Portfolios need reallocating as well as rebalancing.

Life has a way of throwing you a curve ball. Your spouse loses their job. You have collective bargaining issues, and your salary is disrupted. The furnace dies. You suddenly realize retirement’s only 10 years away.

When you experience a major life change, you need to ensure your portfolio is continuing to reflect your needs.This is called reallocating – altering the mix of assets to be more appropriate for your new circumstances and objectives. For example, education members nearing retirement may want to decrease the amount of higher-risk investments they hold, and increase the amount of income-producing investments. This is why you and your Educators Certified Financial Planner professional should be looking at your portfolio whenever you experience a major life change.

Regular rebalancing of your portfolio is important.

As a result of the normal ups and downs of the financial markets, the asset allocation within your portfolio will shift and change. This is because different assets will have different returns.
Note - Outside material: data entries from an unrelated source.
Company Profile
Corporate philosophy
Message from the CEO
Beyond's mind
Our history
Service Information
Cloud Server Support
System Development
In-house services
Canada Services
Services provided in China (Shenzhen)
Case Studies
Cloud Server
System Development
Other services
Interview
If, for example, the stocks within your portfolio are growing at a faster rate than other investments, the percentage of stocks will increase and your asset allocation (or balance within your portfolio) will no longer be the same. If left unattended, your portfolio could become more aggressive than you intended.

One approach to keeping your portfolio allocation in line is to rebalance your portfolio once a year, as part of an annual financial assessment. Or, you may want to rebalance when your portfolio’s strongest asset class exceeds your target allocation by a specific percentage, say 10% or 15%. Again, your Educators Certified Financial Planner professional is your ‘go to’ source, one who can help to ensure your portfolio maintains the balance that’s right for you.

One way to easily ensure your portfolio maintains its balance is with Educators Monitored PortfoliosTM, which are available in four different asset allocations, reflecting different levels of risk tolerance. The portfolios are chosen by professional mutual fund portfolio managers, who will automatically rebalance them on a regular basis to maintain their original asset allocation. This is a real time-saver for you.

So you can see the importance of understanding your risk tolerance, choosing investments that reflect this tolerance, and ensuring your portfolio maintains its original balance. These are all critical to ensuring your investments work for you. Thankfully you have expert advice close at hand in your Educators team.